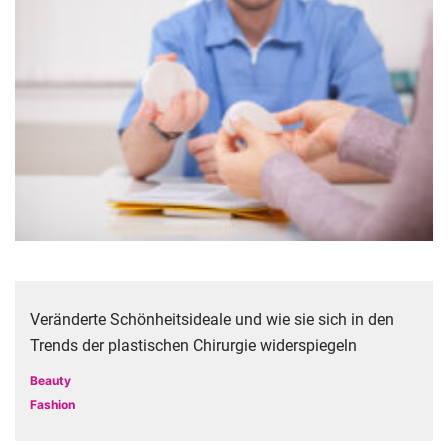
Veränderte Schönheitsideale und wie sie sich in den
Trends der plastischen Chirurgie widerspiegeln
Beauty
Fashion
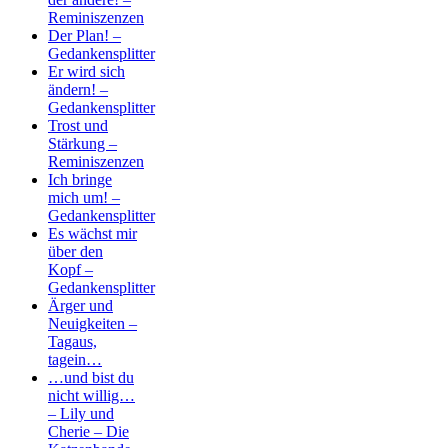
Reminiszenzen
Der Plan! –
Gedankensplitter
Er wird sich
ändern! –
Gedankensplitter
Trost und
Stärkung –
Reminiszenzen
Ich bringe
mich um! –
Gedankensplitter
Es wächst mir
über den
Kopf –
Gedankensplitter
Ärger und
Neuigkeiten –
Tagaus,
tagein…
…und bist du
nicht willig…
– Lily und
Cherie – Die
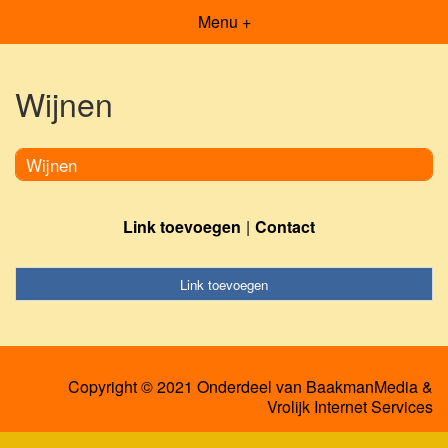
Menu +
Wijnen
Wijnen
Link toevoegen
Contact
Link toevoegen
Copyright © 2021 Onderdeel van
BaakmanMedia
&
Vrolijk Internet Services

▸ **Task goal**
Except for the pictures, set down each line of the records exactly as it appears.

▸ **Answer area**
Veränderte Schönheitsideale und wie sie sich in den
Trends der plastischen Chirurgie widerspiegeln
Beauty
Fashion
Reminiszenzen
Der Plan! –
Gedankensplitter
Er wird sich
ändern! –
Gedankensplitter
Trost und
Stärkung –
Reminiszenzen
Ich bringe
mich um! –
Gedankensplitter
Es wächst mir
über den
Kopf –
Gedankensplitter
Ärger und
Neuigkeiten –
Tagaus,
tagein…
…und bist du
nicht willig…
– Lily und
Cherie – Die
Menu +
Wijnen
Wijnen
Link toevoegen
Contact
Link toevoegen
Copyright © 2021 Onderdeel van
BaakmanMedia
&
Vrolijk Internet Services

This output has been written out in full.